Slowly, I trot back to Cheese. My belly drags, making it hard to walk. Cheese takes one look at me and face-palms. Task one complete.

“I can’t believe you seriously did that!” Cheese exclaims.

“Somebody save me!” the partridge wails.

“It was much easier than I expected!” I say.

“Kurai!” my mom calls out.

(Suisen)

You know what’s annoying? Decorating while an adult child continuously asks if she’s allowed to eat various things. No, we cannot eat tinsel, velvet ribbons, ornament hooks, ornaments, or even candy canes. They are all decoration. Candy canes have too much sugar in them.

Kurai is almost always trying to eat random stuff…and random people unfortunately. Ever since the labs at the lab revealed that my daughter is, in fact, a mutant, I’ve been trying to keep a close eye on her. I TOLD her not to tell anyone about her powers, but, of course, she told her mouse friend Cheese. Well, Kurai was getting on my nerves so I sent her out of the house for the time being.

With Kurai away, I actually get the house prettied up. I put a tree inside of the house and put shiny balls on it to make it prettier. The tinsel is strung and the bows are affixed. After some silence, I begin to get lonely.

“Dang, maybe I should go check on Kurai,” I say to myself.

I step out of the den, looking around. Ah, there’s Kurai…hanging out with Cheese as usual. Unfortunately, it appears she has eaten something, or someone. Her belly is very rounded at the moment.

“Kurai!” I call out.

“Mom!” Kurai exclaims, looking shocked.

“What did you eat?!” I ask.

“A partridge in a pear tree!” Kurai replies, wagging her tail.

She’s kidding, right? My daughter didn’t seriously eat a partridge and a pear tree…did she? I pad closer to her and, sure enough, there is a mass moving inside her belly. I stare accusingly at her.

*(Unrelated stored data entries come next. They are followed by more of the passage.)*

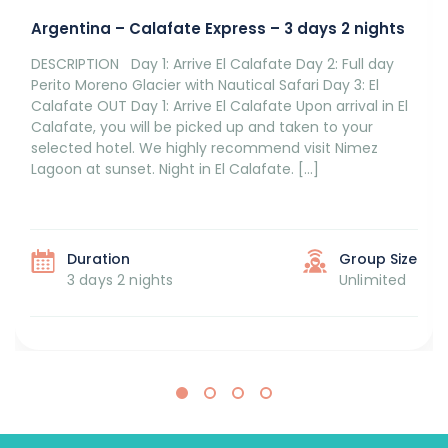
Argentina – Calafate Express – 3 days 2 nights
DESCRIPTION Day 1: Arrive El Calafate Day 2: Full day
Perito Moreno Glacier with Nautical Safari Day 3: El
Calafate OUT Day 1: Arrive El Calafate Upon arrival in El
Calafate, you will be picked up and taken to your
selected hotel. We highly recommend visit Nimez
Lagoon at sunset. Night in El Calafate. […]
Duration
Group Size
3 days 2 nights
Unlimited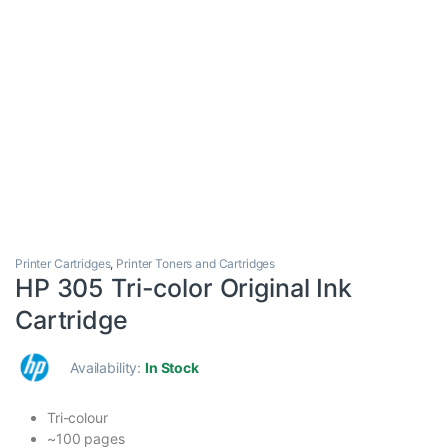
Printer Cartridges
,
Printer Toners and Cartridges
HP 305 Tri-color Original Ink
Cartridge
Availability:
In Stock
Tri-colour
~100 pages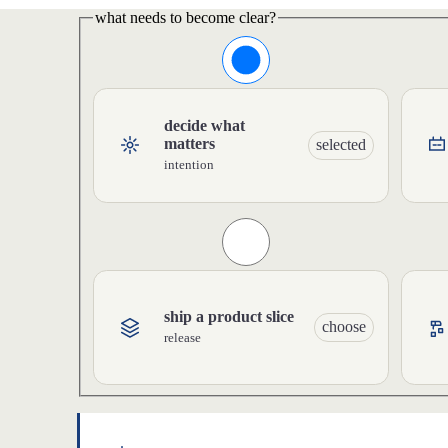
what needs to become clear?
decide what
matters
selected
intention
ship a product slice
choose
release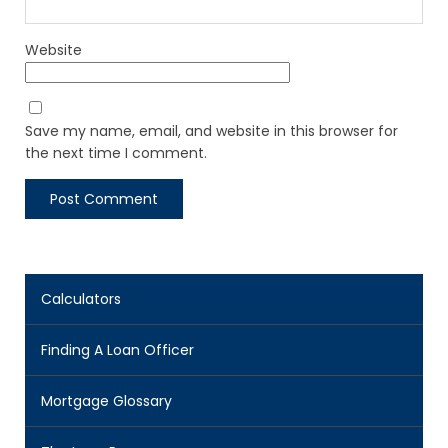
Website
Save my name, email, and website in this browser for
the next time I comment.
Calculators
Finding A Loan Officer
Mortgage Glossary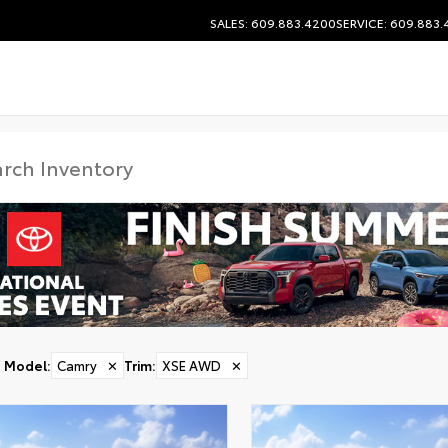
SALES: 609.883.4200
SERVICE: 609.883
Model
:
Camry
✕
Trim
:
XSE AWD
✕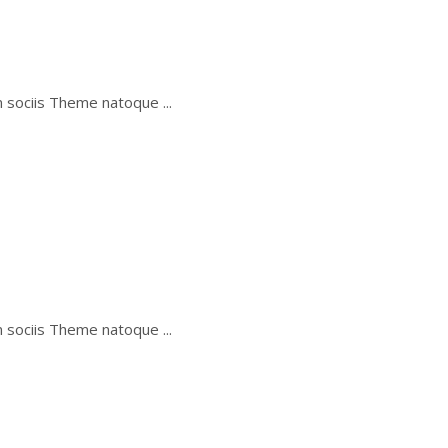
um sociis Theme natoque
um sociis Theme natoque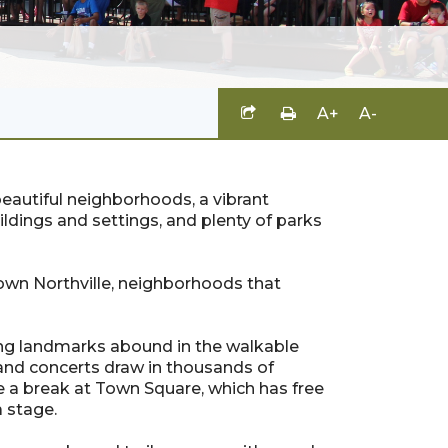
A+
A-
rs beautiful neighborhoods, a vibrant
buildings and settings, and plenty of parks
town Northville, neighborhoods that
guing landmarks abound in the walkable
nd concerts draw in thousands of
e a break at Town Square, which has free
a stage.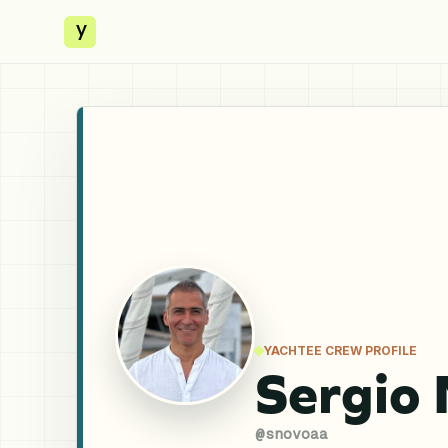
y
YACHTEE CREW PROFILE
Sergio
@
snovoaa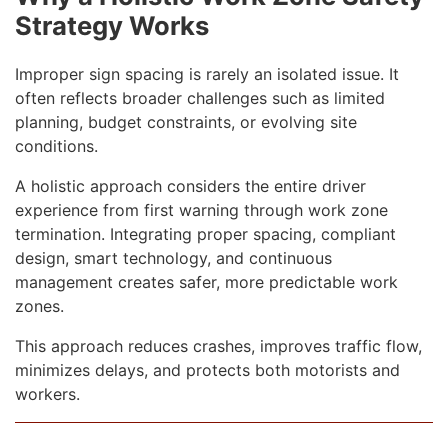
Strategy Works
Improper sign spacing is rarely an isolated issue. It
often reflects broader challenges such as limited
planning, budget constraints, or evolving site
conditions.
A holistic approach considers the entire driver
experience from first warning through work zone
termination. Integrating proper spacing, compliant
design, smart technology, and continuous
management creates safer, more predictable work
zones.
This approach reduces crashes, improves traffic flow,
minimizes delays, and protects both motorists and
workers.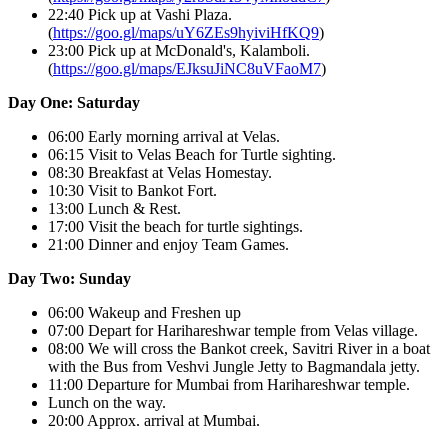
22:40 Pick up at Vashi Plaza.
(
https://goo.gl/maps/uY6ZEs9hyiviHfKQ9
)
23:00 Pick up at McDonald's, Kalamboli.
(
https://goo.gl/maps/EJksuJiNC8uVFaoM7
)
Day One: Saturday
06:00 Early morning arrival at Velas.
06:15 Visit to Velas Beach for Turtle sighting.
08:30 Breakfast at Velas Homestay.
10:30 Visit to Bankot Fort.
13:00 Lunch & Rest.
17:00 Visit the beach for turtle sightings.
21:00 Dinner and enjoy Team Games.
Day Two: Sunday
06:00 Wakeup and Freshen up
07:00 Depart for Harihareshwar temple from Velas village.
08:00 We will cross the Bankot creek, Savitri River in a boat
with the Bus from Veshvi Jungle Jetty to Bagmandala jetty.
11:00 Departure for Mumbai from Harihareshwar temple.
Lunch on the way.
20:00 Approx. arrival at Mumbai.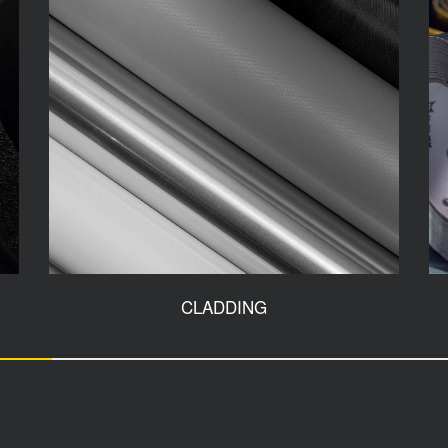
CLADDING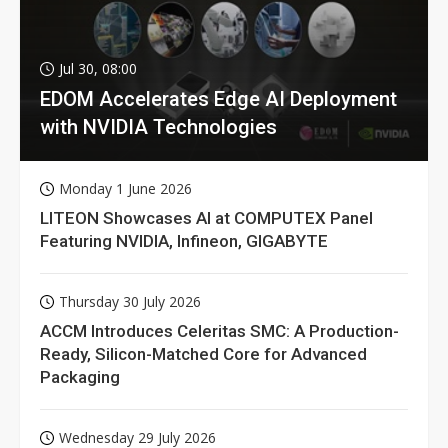
Jul 30, 08:00
EDOM Accelerates Edge AI Deployment
with NVIDIA Technologies
Monday 1 June 2026
LITEON Showcases AI at COMPUTEX Panel
Featuring NVIDIA, Infineon, GIGABYTE
Thursday 30 July 2026
ACCM Introduces Celeritas SMC: A Production-
Ready, Silicon-Matched Core for Advanced
Packaging
Wednesday 29 July 2026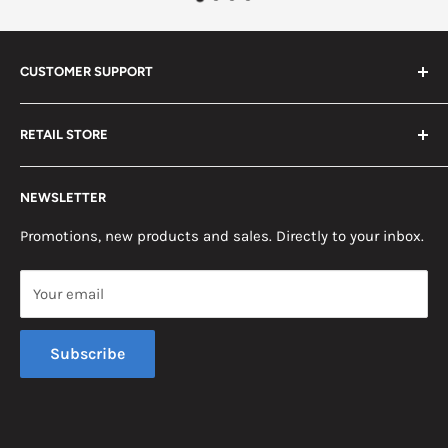
CUSTOMER SUPPORT
Search
RETAIL STORE
Contact us
Return Policy
2453 Monticello St.
NEWSLETTER
Somerset, KY 42503
Terms & Conditions
News
Promotions, new products and sales. Directly to your inbox.
Mon - Fri, 8am - 5pm EST
Saturday, 8am - 12pm EST
Your email
Sunday, Closed
Subscribe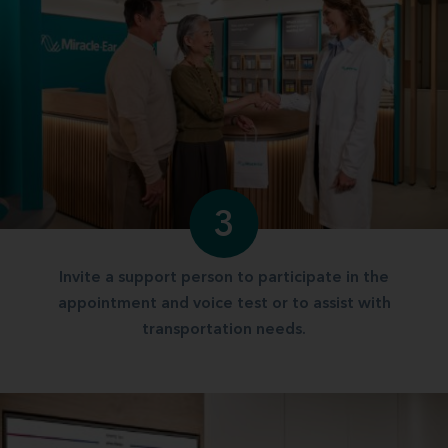
3
Invite a support person to participate in the
appointment and voice test or to assist with
transportation needs.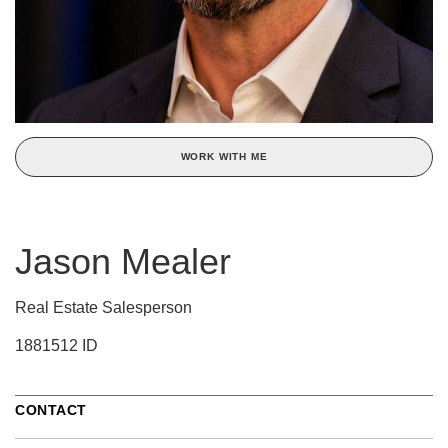
WORK WITH ME
Jason Mealer
Real Estate Salesperson
1881512 ID
CONTACT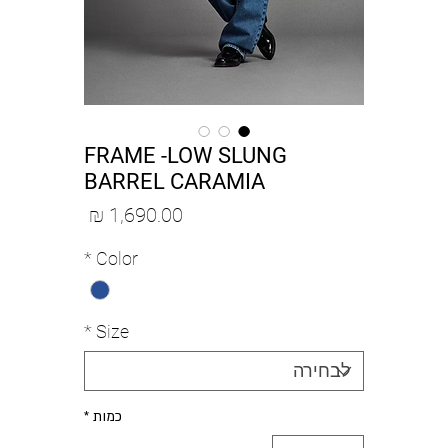
FRAME -LOW SLUNG
BARREL CARAMIA
מחיר
*
Color
*
Size
*
כמות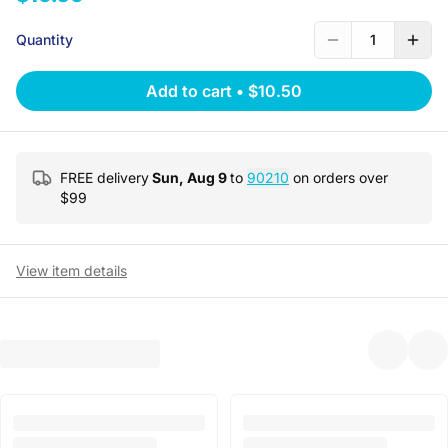
Quantity
1
Add to cart
•
$10.50
FREE delivery
Sun, Aug 9
to
90210
on orders over
$
99
View item details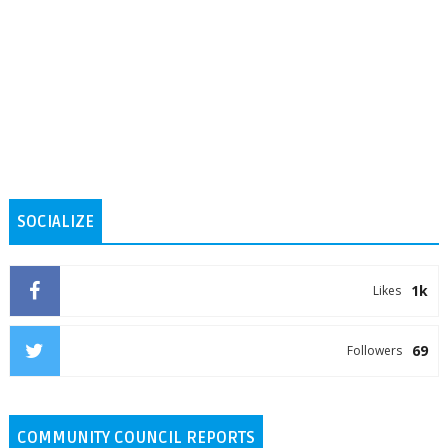
SOCIALIZE
1k
Likes
69
Followers
COMMUNITY COUNCIL REPORTS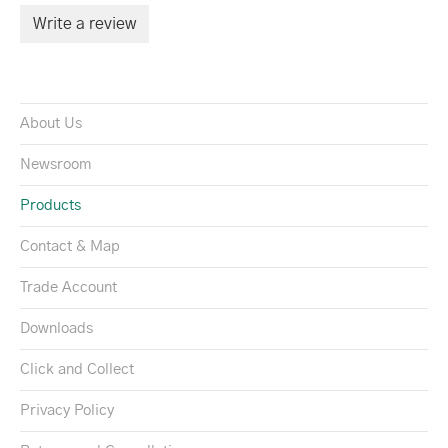
Write a review
About Us
Newsroom
Products
Contact & Map
Trade Account
Downloads
Click and Collect
Privacy Policy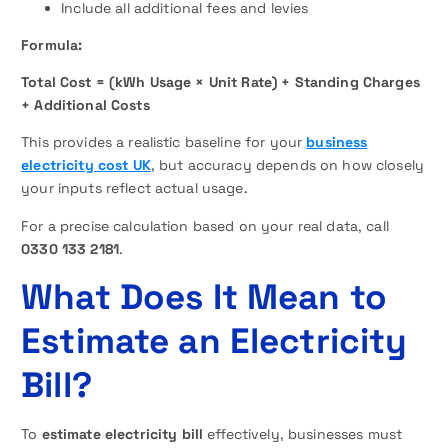
Include all additional fees and levies
Formula:
Total Cost = (kWh Usage × Unit Rate) + Standing Charges
+ Additional Costs
This provides a realistic baseline for your
business
electricity cost UK
, but accuracy depends on how closely
your inputs reflect actual usage.
For a precise calculation based on your real data, call
0330 133 2181
.
What Does It Mean to
Estimate an Electricity
Bill?
To
estimate electricity bill
effectively, businesses must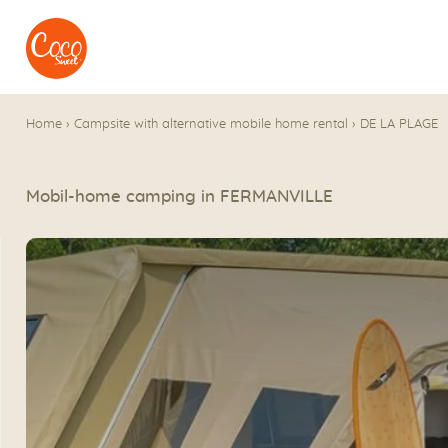
Go to menu
Go to content
Home
›
Campsite with alternative mobile home rental
›
DE LA PLAGE
Mobil-home camping in FERMANVILLE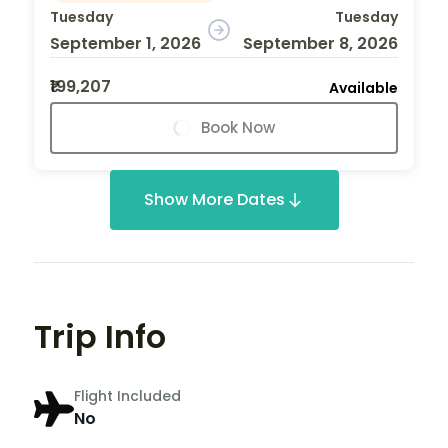
Tuesday
Tuesday
September 1, 2026
September 8, 2026
₹199,207
Available
Book Now
Show More Dates
Trip Info
Flight Included
No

“Isn’t that so cool?” Kurai asks. “I can barely walk, but look! I did it!”

“No! I told you not to eat people! And trees aren’t edible either!” I yell.

“Of course, there you go, yelling at me as usual!” Kurai says, rolling her eyes.

I give chase. For someone who can “barely move” she sure escaped fast. Cheese watches in wonder as I chase her friend around. I pounce and nearly catch her, but she slips and pops out the other end.

“You can’t take the first day of Christmas away from me!” Kurai wails.

“Gosh dang it, Kurai!” I exclaim as she squiggles and shoves her fat body into a crevice somehow.